When Lin’s summer teaching assistant job fell through the summer before his senior year, he turned to the St. Olaf’s TRIO McNair Scholars Program, which provides TRIO-eligible students with research opportunities, summer research funding, and graduate school support and preparation. McNair found a place for him on St. Olaf’s neuroscience research team, developing minimalistic electromyography (EMG) device that records the electrical activity of muscles to detect abnormalities in severe diseases like leprosy, multiple sclerosis, and Parkinson’s.

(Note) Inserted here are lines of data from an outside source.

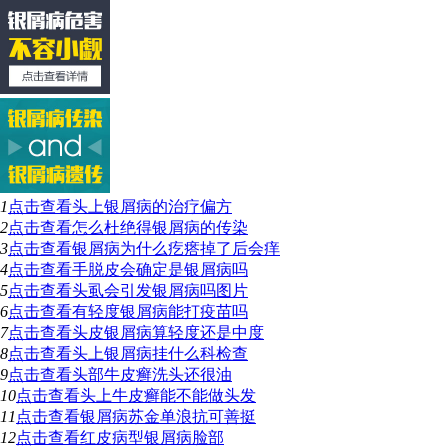
1
点击查看
头上银屑病的治疗偏方
2
点击查看
怎么杜绝得银屑病的传染
3
点击查看
银屑病为什么疙瘩掉了后会痒
4
点击查看
手脱皮会确定是银屑病吗
5
点击查看
头虱会引发银屑病吗图片
6
点击查看
有轻度银屑病能打疫苗吗
7
点击查看
头皮银屑病算轻度还是中度
8
点击查看
头上银屑病挂什么科检查
9
点击查看
头部牛皮癣洗头还很油
10
点击查看
头上牛皮癣能不能做头发
11
点击查看
银屑病苏金单浪抗可善挺
12
点击查看
红皮病型银屑病脸部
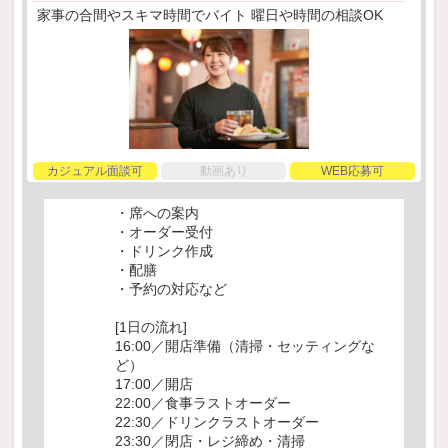
家事の合間やスキマ時間でバイト 曜日や時間の相談OK
カジュアル面談可
動画あり
WEB応募可
・席への案内
・オーダー受付
・ドリンク作成
・配膳
・予約の対応など
[1日の流れ]
16:00／開店準備（清掃・セッティングな
ど）
17:00／開店
22:00／食事ラストオーダー
22:30／ドリンクラストオーダー
23:30／閉店・レジ締め・清掃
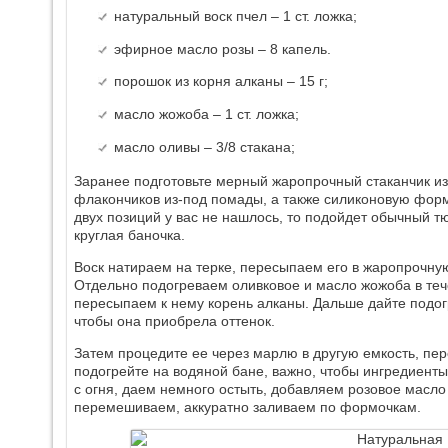
натуральный воск пчел – 1 ст. ложка;
эфирное масло розы – 8 капель.
порошок из корня алканы – 15 г;
масло жожоба – 1 ст. ложка;
масло оливы – 3/8 стакана;
Заранее подготовьте мерный жаропрочный стаканчик из 
флакончиков из-под помады, а также силиконовую фор
двух позиций у вас не нашлось, то подойдет обычный 
круглая баночка.
Воск натираем на терке, пересыпаем его в жаропрочную
Отдельно подогреваем оливковое и масло жожоба в теч
пересыпаем к нему корень алканы. Дальше дайте подог
чтобы она приобрела оттенок.
Затем процедите ее через марлю в другую емкость, пер
подогрейте на водяной бане, важно, чтобы ингредиен
с огня, даем немного остыть, добавляем розовое масло
перемешиваем, аккуратно заливаем по формочкам.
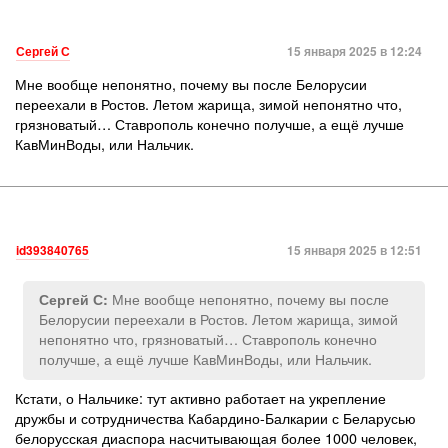
Сергей С
15 января 2025 в 12:24
Мне вообще непонятно, почему вы после Белорусии
переехали в Ростов. Летом жарища, зимой непонятно что,
грязноватый… Ставрополь конечно получше, а ещё лучше
КавМинВоды, или Нальчик.
id393840765
15 января 2025 в 12:51
Мне вообще непонятно, почему вы после
Сергей С:
Белорусии переехали в Ростов. Летом жарища, зимой
непонятно что, грязноватый… Ставрополь конечно
получше, а ещё лучше КавМинВоды, или Нальчик.
Кстати, о Нальчике: тут активно работает на укрепление
дружбы и сотрудничества Кабардино-Балкарии с Беларусью
белорусская диаспора насчитывающая более 1000 человек,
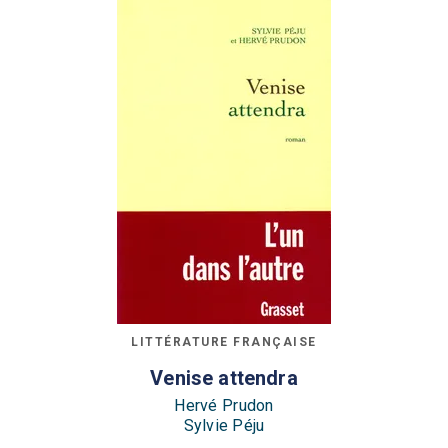
LITTÉRATURE FRANÇAISE
Venise attendra
Hervé Prudon
Sylvie Péju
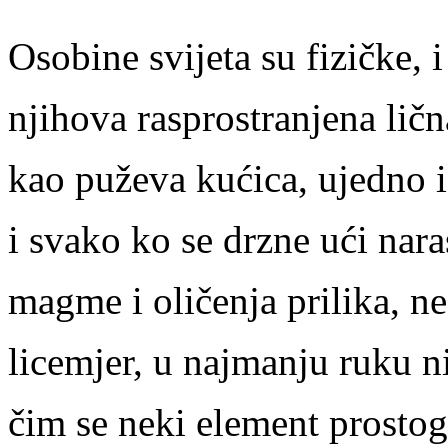
Osobine svijeta su fizičke, 
njihova rasprostranjena lič
kao puževa kućica, ujedno i
i svako ko se drzne ući naras
magme i oličenja prilika, ne
licemjer, u najmanju ruku ni
čim se neki element prostog 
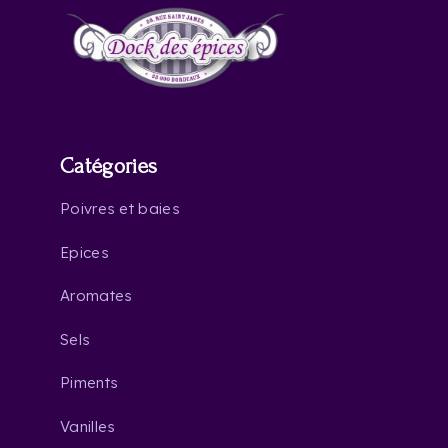
Catégories
Poivres et baies
Epices
Aromates
Sels
Piments
Vanilles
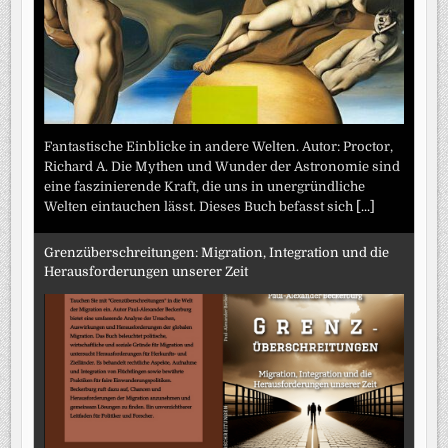
Fantastische Einblicke in andere Welten. Autor: Proctor,
Richard A. Die Mythen und Wunder der Astronomie sind
eine faszinierende Kraft, die uns in unergründliche
Welten eintauchen lässt. Dieses Buch befasst sich
[...]
Grenzüberschreitungen: Migration, Integration und die
Herausforderungen unserer Zeit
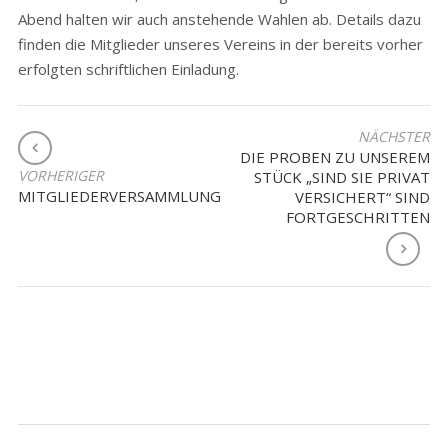
Abend halten wir auch anstehende Wahlen ab. Details dazu
finden die Mitglieder unseres Vereins in der bereits vorher
erfolgten schriftlichen Einladung.
BEITRAGSNAVIGATION
NÄCHSTER
DIE PROBEN ZU UNSEREM
VORHERIGER
STÜCK „SIND SIE PRIVAT
MITGLIEDERVERSAMMLUNG
VERSICHERT“ SIND
FORTGESCHRITTEN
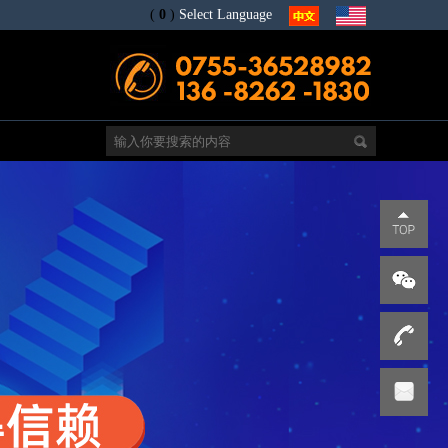
(
0
)
Select Language
电
s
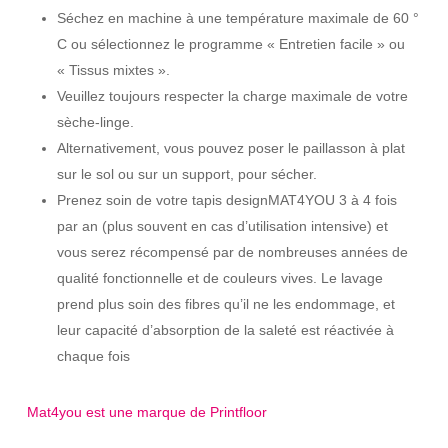
Séchez en machine à une température maximale de 60 °
C ou sélectionnez le programme « Entretien facile » ou
« Tissus mixtes ».
Veuillez toujours respecter la charge maximale de votre
sèche-linge.
Alternativement, vous pouvez poser le paillasson à plat
sur le sol ou sur un support, pour sécher.
Prenez soin de votre tapis designMAT4YOU 3 à 4 fois
par an (plus souvent en cas d’utilisation intensive) et
vous serez récompensé par de nombreuses années de
qualité fonctionnelle et de couleurs vives. Le lavage
prend plus soin des fibres qu’il ne les endommage, et
leur capacité d’absorption de la saleté est réactivée à
chaque fois
Mat4you est une marque de Printfloor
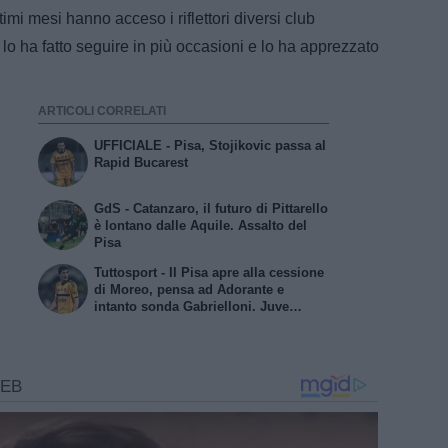
timi mesi hanno acceso i riflettori diversi club
 lo ha fatto seguire in più occasioni e lo ha apprezzato
ARTICOLI CORRELATI
UFFICIALE - Pisa, Stojikovic passa al
Rapid Bucarest
GdS - Catanzaro, il futuro di Pittarello
è lontano dalle Aquile. Assalto del
Pisa
Tuttosport - Il Pisa apre alla cessione
di Moreo, pensa ad Adorante e
intanto sonda Gabrielloni. Juve
Stabia in pressing su Barranco, il
Bari fa muro per Sibilli. Il Modena
segue Giorgini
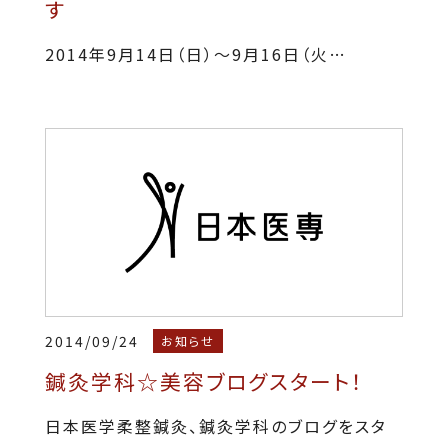
す
2014年9月14日（日）～9月16日（火…
2014/09/24
お知らせ
鍼灸学科☆美容ブログスタート！
日本医学柔整鍼灸、鍼灸学科のブログをスタ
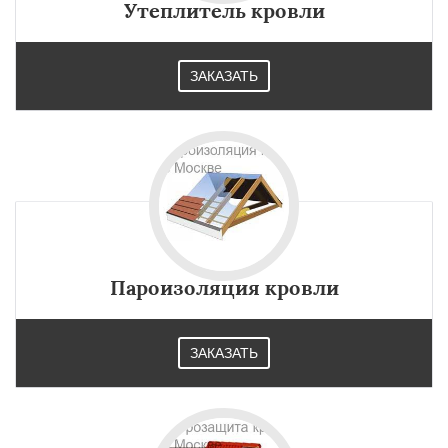
Утеплитель кровли
ЗАКАЗАТЬ
Пароизоляция кровли
ЗАКАЗАТЬ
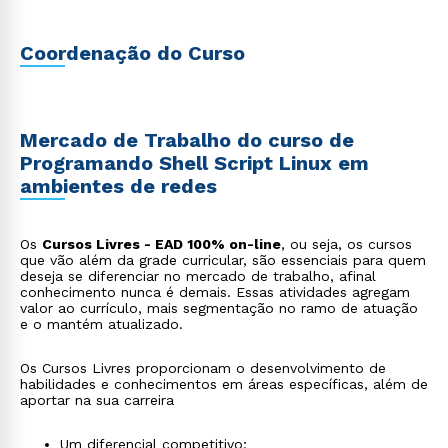
Coordenação do Curso
Mercado de Trabalho do curso de
Programando Shell Script Linux em
ambientes de redes
Os
Cursos Livres - EAD 100% on-line
, ou seja, os cursos
que vão além da grade curricular, são essenciais para quem
deseja se diferenciar no mercado de trabalho, afinal
conhecimento nunca é demais. Essas atividades agregam
valor ao currículo, mais segmentação no ramo de atuação
e o mantém atualizado.
Os Cursos Livres proporcionam o desenvolvimento de
habilidades e conhecimentos em áreas específicas, além de
aportar na sua carreira
Um diferencial competitivo;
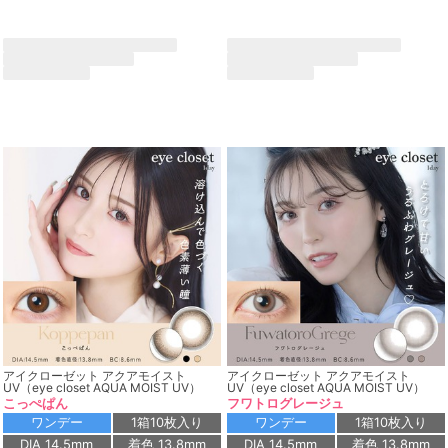
アイクローゼット アクアモイスト
アイクローゼット アクアモイスト
UV（eye closet AQUA MOIST UV）
UV（eye closet AQUA MOIST UV）
こっぺぱん
フワトログレージュ
ワンデー
1箱10枚入り
ワンデー
1箱10枚入り
DIA 14.5mm
着色 13.8mm
DIA 14.5mm
着色 13.8mm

Lin was part of a team that published a paper in The Journal of Undergraduate Neuroscience Education on how anyone can build elementary EMG equipment from scratch, making the technology — typically costs $50,000 — accessible to clinicians worldwide. “McNair opened my eyes to research possibilities and solving important problems,” he says. “I thought, ‘Oh my God, we get to help people globally and make real changes.'”

The idea for his start-up company’s product came to Lin when he worked at a leprosy clinic in India as part of St. Olaf’s Biology in India research program. A 68-year-old woman went to the hospital with a severe reaction to a drug she was taking for leprosy. While waiting three days for lab results, the response resulted in permanent nerve damage and deformity.

“What if I told you that doctors could have prevented the nerve damage and deformity?” he now asks in his role as founder of his company atPoint LLC. “Diagnostic testing is crucial to the outcome of disease, but conventional techniques are slow, expensive, and inaccessible. There are hundreds of diseases out there that we could arrest with nanotechnology-based diagnostics that doctors can use at the point of care.”

His company’s PhorEX1 blood test equipment is potentially an entire pathology lab in a hand-held device about the size of a cell phone. Clinicians drop a patient’s blood into the device and, in less than five minutes, have a reliable diagnosis for dozens of infectious and autoimmune diseases. Based on proprietary nanotechnology, the low-cost device is a boon for hospitals in developing countries that lack funding for conventional equipment. Lin designed the device for leading market industries such as the U.S., but the company plans to offer it to developing countries at no cost. “Ultimately, our goal is to help lower the costs associated with healthcare. atPoint LLC brings laboratory diagnostics directly to patients in a highly economical way, and in levels of precision that was only possible before in a lab setting,” he says.

Lin feels so strongly about the difference TRIO programs made in his life that he wrote a case study on the effectiveness of TRIO on students like himself. “None of the opportunities would have presented without TRIO. It made all the difference,” he says.